3. Préparation de la requête
Le requérant doit remplir un formulaire de requête, fourni par la CEDH (à télécharger sur son site internet ou à demander par courrier) en résumant les faits et la procédure et surtout en détaillant les violations alléguées de ses droits fondamentaux, en les reliant aux droits protégés par la Convention européenne des droits de l’homme.
Ce formulaire doit être complété avec précision pour éviter que le Greffe de la CEDH ne déclare qu’en raison du non-respect des instructions du formulaire, la requête ne sera pas examinée par la Cour, auquel cas le dossier envoyé à la Cour est immédiatement détruit et impose de tout recommencer, sans que le délai n’ait été arrêté pour autant (article 47 du Règlement de la Cour).
C’est l’étape la plus délicate, la plus difficile aussi pour les particuliers comme pour les avocats qui ne sont pas spécialisés dans ce type de recours.
Comment se déroule la procédure devant la CEDH ?
Une fois que le dossier de requête a été déposé dans les temps et que le greffe de la Cour l’a jugé complet, la CEDH entame son processus d’examen, divisé en plusieurs phases, dont le premier et le plus important est celui de la recevabilité.

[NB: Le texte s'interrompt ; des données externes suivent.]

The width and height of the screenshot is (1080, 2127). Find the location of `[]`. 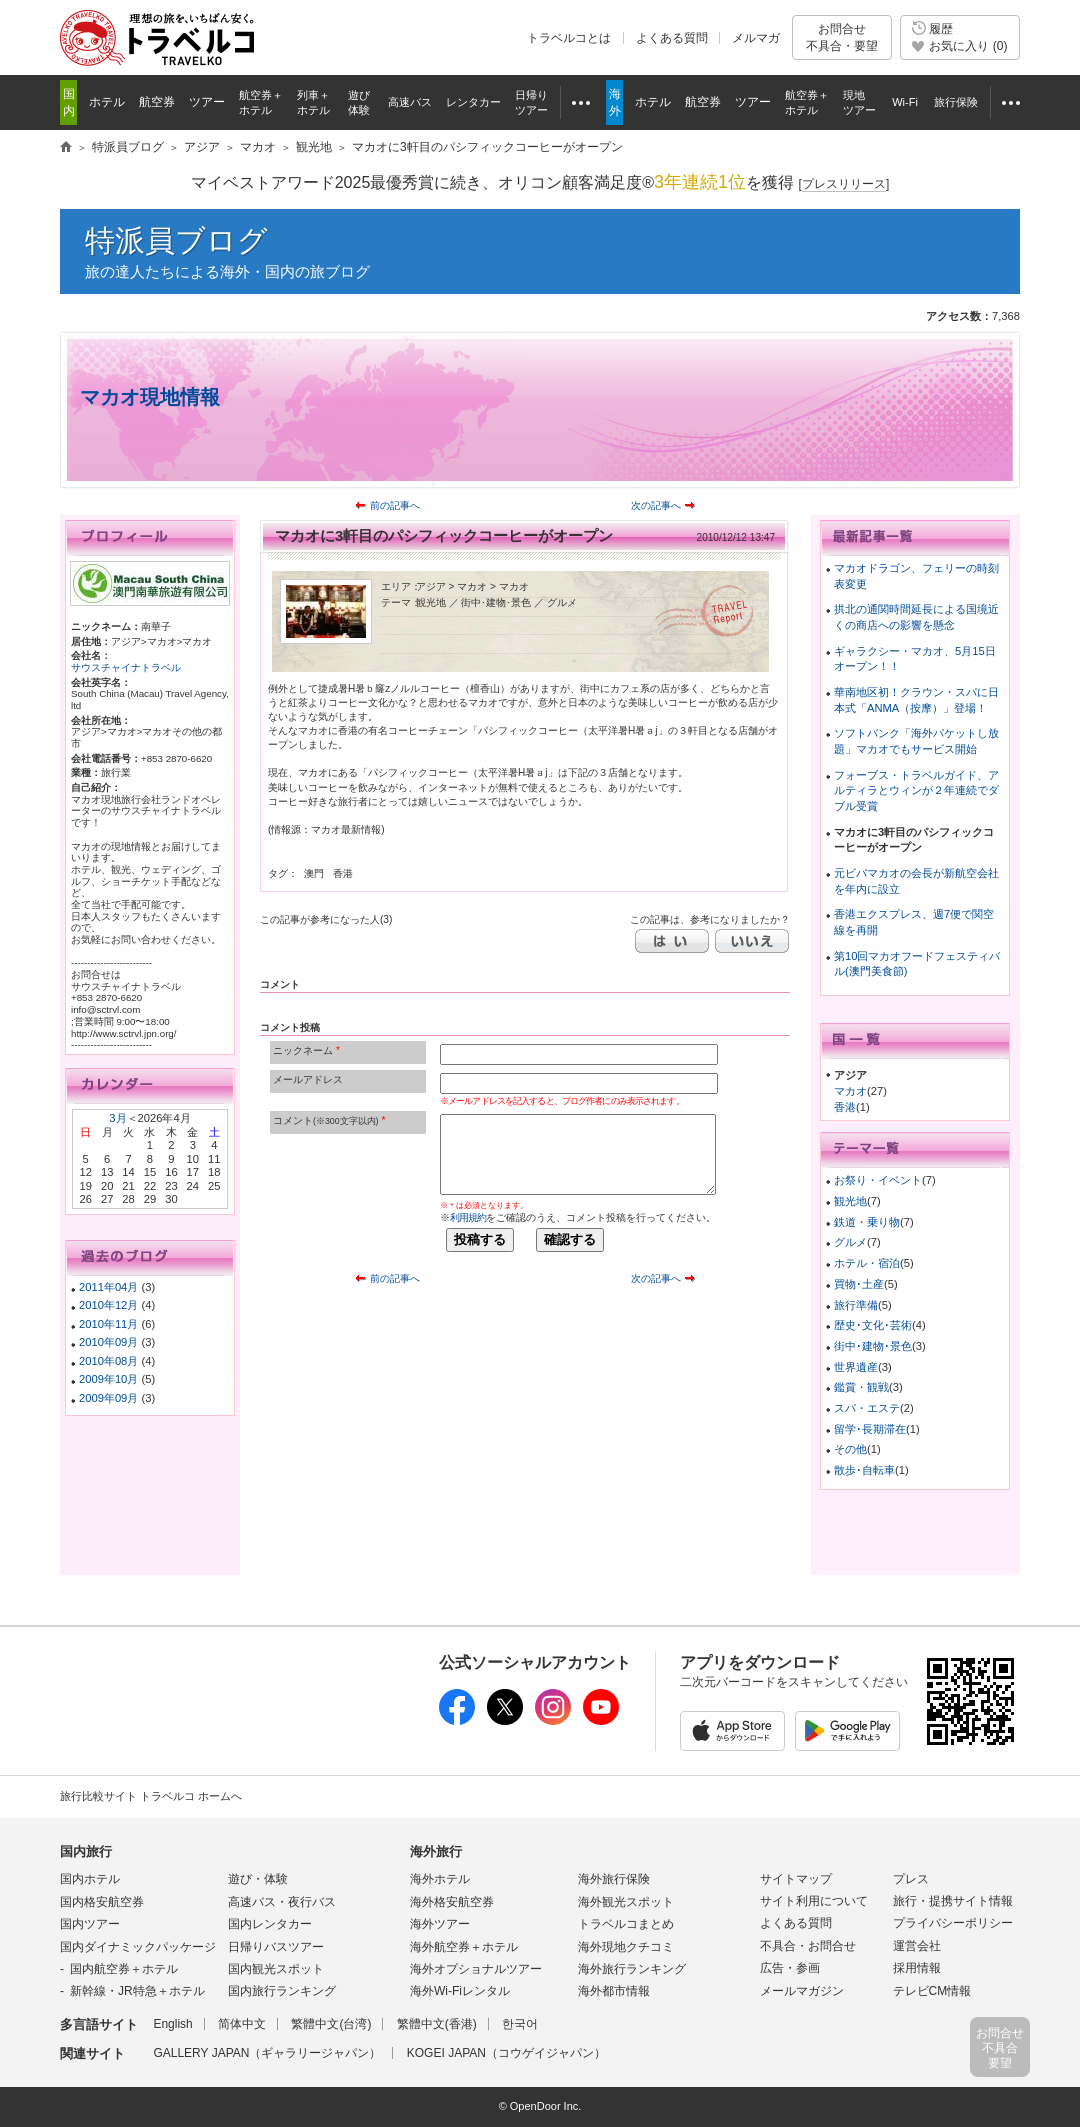

[] is located at coordinates (844, 184).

1. Vérification de la recevabilité
Tout d’abord, la Cour vérifie si la requête respecte les critères de recevabilité, notamment les critères procéduraux, comme le respect du délai de quatre mois et l’épuisement des recours internes préalables, mais aussi des critères de fond, comme l’existence probable d’une violation des droits fondamentaux.
2. Traitement par un juge unique ou une formation collégiale
Selon la complexité de l’affaire, la requête peut être traitée par un juge unique (pour les décisions d’irrecevabilité) ou une commission de trois juges (pour les cas où la solution est certaine) ou par une formation collégiale lorsque la violation est probable mais suppose que l’État mis en cause présente sa défense, ce qui inclus éventuellement la formation de grande chambre pour les affaires d’une importance exceptionnelle.
3. Phase non contentieuse : la tentative de règlement à l’amiable
Lorsqu’une formation collégiale est saisie, la Cour encourage tout d’abord les parties à trouver une solution amiable, ce qui en pratique dépend essentiellement de la bonne volonté du gouvernement défendeur et de sa disposition à proposer au requérant une indemnité, appelée satisfaction équitable.
4. Phase contentieuse : l’examen formel de la requête
Lorsque les parties n’ont pas souhaité parvenir à une solution amiable, ce qui arrive très souvent, la procédure passe en phase contentieuse et la Cour procède alors à un examen approfondi de la requête, en demandant à entendre les arguments du gouvernement défendeur et les répliques du requérant à ces arguments.
5. Décision finale
Si la CEDH estime que les droits fondamentaux du requérant ont été violés, elle prononce une décision finale, accompagnée d’une analyse détaillée des arguments soumis et de la violation alléguée.
En cas de reconnaissance d’une violation des droits de l’Homme, cette décision servira de jurisprudence pour orienter les États dans l’application de la Convention et de reconnaissances des torts subis par le requérant, lequel pourra aussi prétendre à une indemnité pécuniaire appelée « satisfaction équitable ».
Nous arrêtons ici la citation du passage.